*** Dataset entries

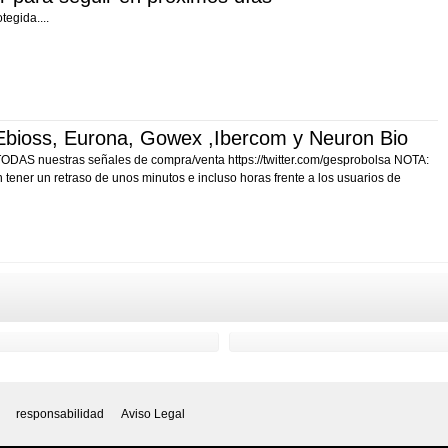
egida....
bioss, Eurona, Gowex ,Ibercom y Neuron Bio
 TODAS nuestras señales de compra/venta https://twitter.com/gesprobolsa NOTA:
tener un retraso de unos minutos e incluso horas frente a los usuarios de
responsabilidad
Aviso Legal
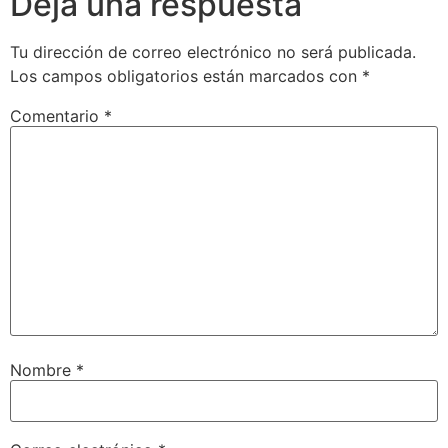
Deja una respuesta
Tu dirección de correo electrónico no será publicada.
Los campos obligatorios están marcados con
*
Comentario
*
Nombre
*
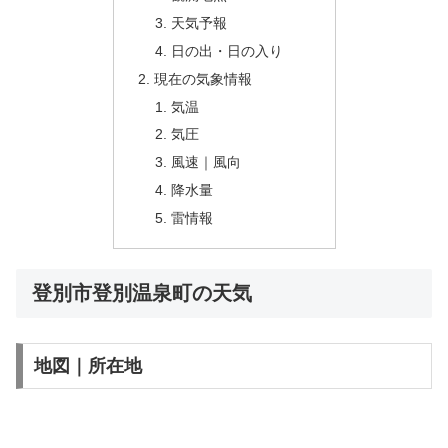
天気予報
日の出・日の入り
現在の気象情報
気温
気圧
風速｜風向
降水量
雷情報
登別市登別温泉町の天気
地図｜所在地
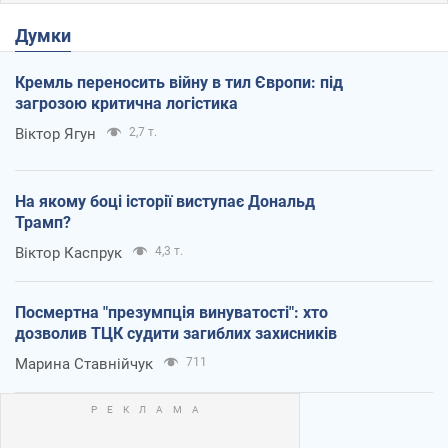
Думки
Кремль переносить війну в тил Європи: під
загрозою критична логістика
Віктор Ягун
2,7 т.
На якому боці історії виступає Дональд
Трамп?
Віктор Каспрук
4,3 т.
Посмертна "презумпція винуватості": хто
дозволив ТЦК судити загиблих захисників
Марина Ставнійчук
711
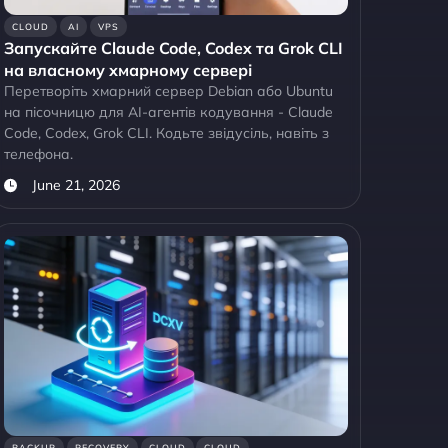
CLOUD
AI
VPS
Запускайте Claude Code, Codex та Grok CLI
на власному хмарному сервері
Перетворіть хмарний сервер Debian або Ubuntu
на пісочницю для AI-агентів кодування - Claude
Code, Codex, Grok CLI. Кодьте звідусіль, навіть з
телефона.
June 21, 2026
BACKUP
RECOVERY
CLOUD
CLOUD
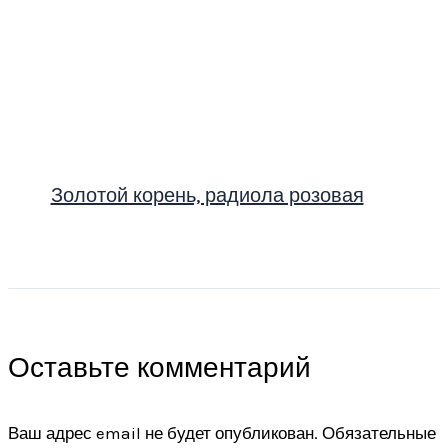
Золотой корень, радиола розовая
Оставьте комментарий
Ваш адрес email не будет опубликован.
Обязательные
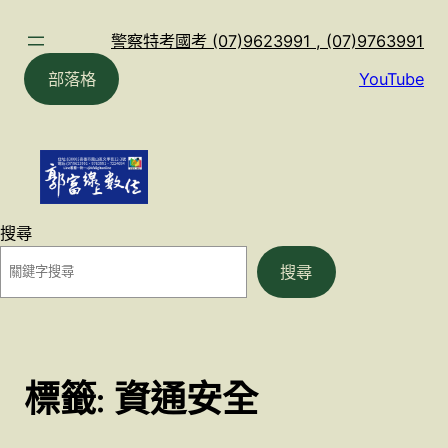
跳
至
警察特考國考 (07)9623991 , (07)9763991
主
部落格
YouTube
要
內
容
搜尋
搜尋
標籤:
資通安全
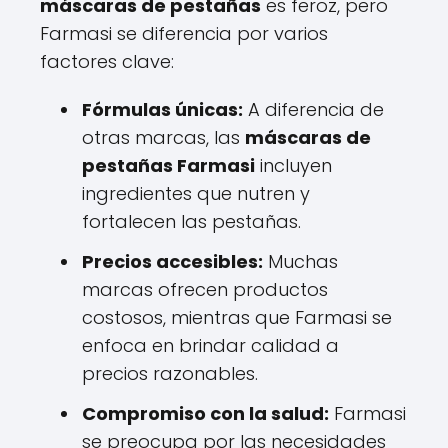
máscaras de pestañas
es feroz, pero
Farmasi se diferencia por varios
factores clave:
Fórmulas únicas:
A diferencia de
otras marcas, las
máscaras de
pestañas Farmasi
incluyen
ingredientes que nutren y
fortalecen las pestañas.
Precios accesibles:
Muchas
marcas ofrecen productos
costosos, mientras que Farmasi se
enfoca en brindar calidad a
precios razonables.
Compromiso con la salud:
Farmasi
se preocupa por las necesidades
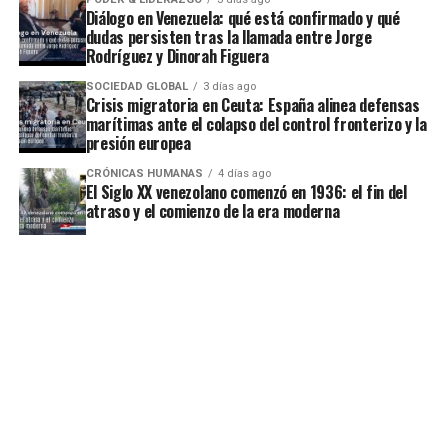
Diálogo en Venezuela: qué está confirmado y qué
dudas persisten tras la llamada entre Jorge
Rodríguez y Dinorah Figuera
SOCIEDAD GLOBAL
3 días ago
Crisis migratoria en Ceuta: España alinea defensas
marítimas ante el colapso del control fronterizo y la
presión europea
CRÓNICAS HUMANAS
4 días ago
El Siglo XX venezolano comenzó en 1936: el fin del
atraso y el comienzo de la era moderna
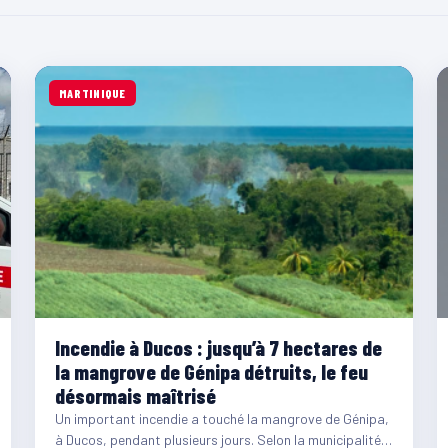
MARTINIQUE
Incendie à Ducos : jusqu’à 7 hectares de
la mangrove de Génipa détruits, le feu
désormais maîtrisé
Un important incendie a touché la mangrove de Génipa,
à Ducos, pendant plusieurs jours. Selon la municipalité,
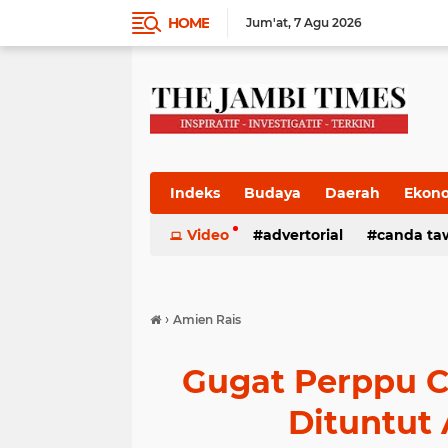
HOME
Jum'at
7 Agu 2026
Indeks
Budaya
Daerah
Ekon
Pemkab
Video
Pemprov
advertorial
Politik
canda ta
Pres
›
Amien Rais
Gugat Perppu C
Dituntut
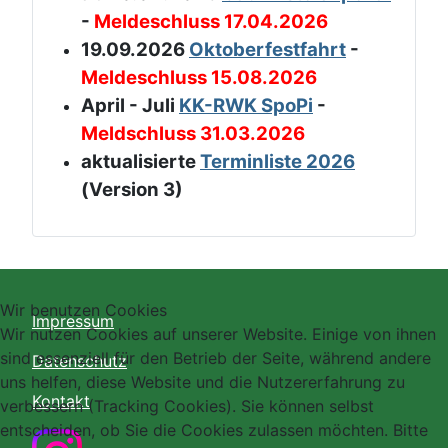
-
Meldeschluss 17.04.2026
19.09.2026
Oktoberfestfahrt
-
Meldeschluss 15.08.2026
April - Juli
KK-RWK SpoPi
-
Meldschluss 31.03.2026
aktualisierte
Terminliste 2026
(Version 3)
Wir benutzen Cookies
Impressum
Wir nutzen Cookies auf unserer Website. Einige von ihnen
sind essenziell für den Betrieb der Seite, während andere
Datenschutz
uns helfen, diese Website und die Nutzererfahrung zu
Kontakt
verbessern (Tracking Cookies). Sie können selbst
entscheiden, ob Sie die Cookies zulassen möchten. Bitte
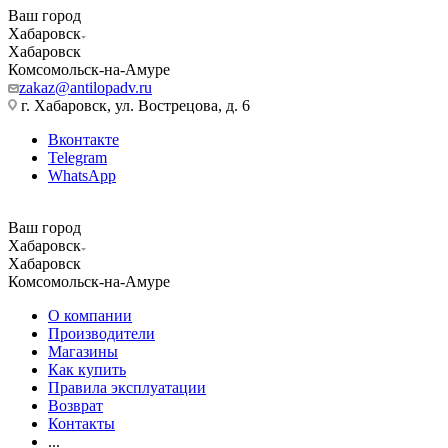
Ваш город
Хабаровск
Хабаровск
Комсомольск-на-Амуре
zakaz@antilopadv.ru
г. Хабаровск, ул. Вострецова, д. 6
Вконтакте
Telegram
WhatsApp
Ваш город
Хабаровск
Хабаровск
Комсомольск-на-Амуре
О компании
Производители
Магазины
Как купить
Правила эксплуатации
Возврат
Контакты
...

******

Each line of the entries above that includes the string "Meldeschluss" should be copied out.

Finished exercise =
Meldeschluss 17.04.2026
Meldeschluss 15.08.2026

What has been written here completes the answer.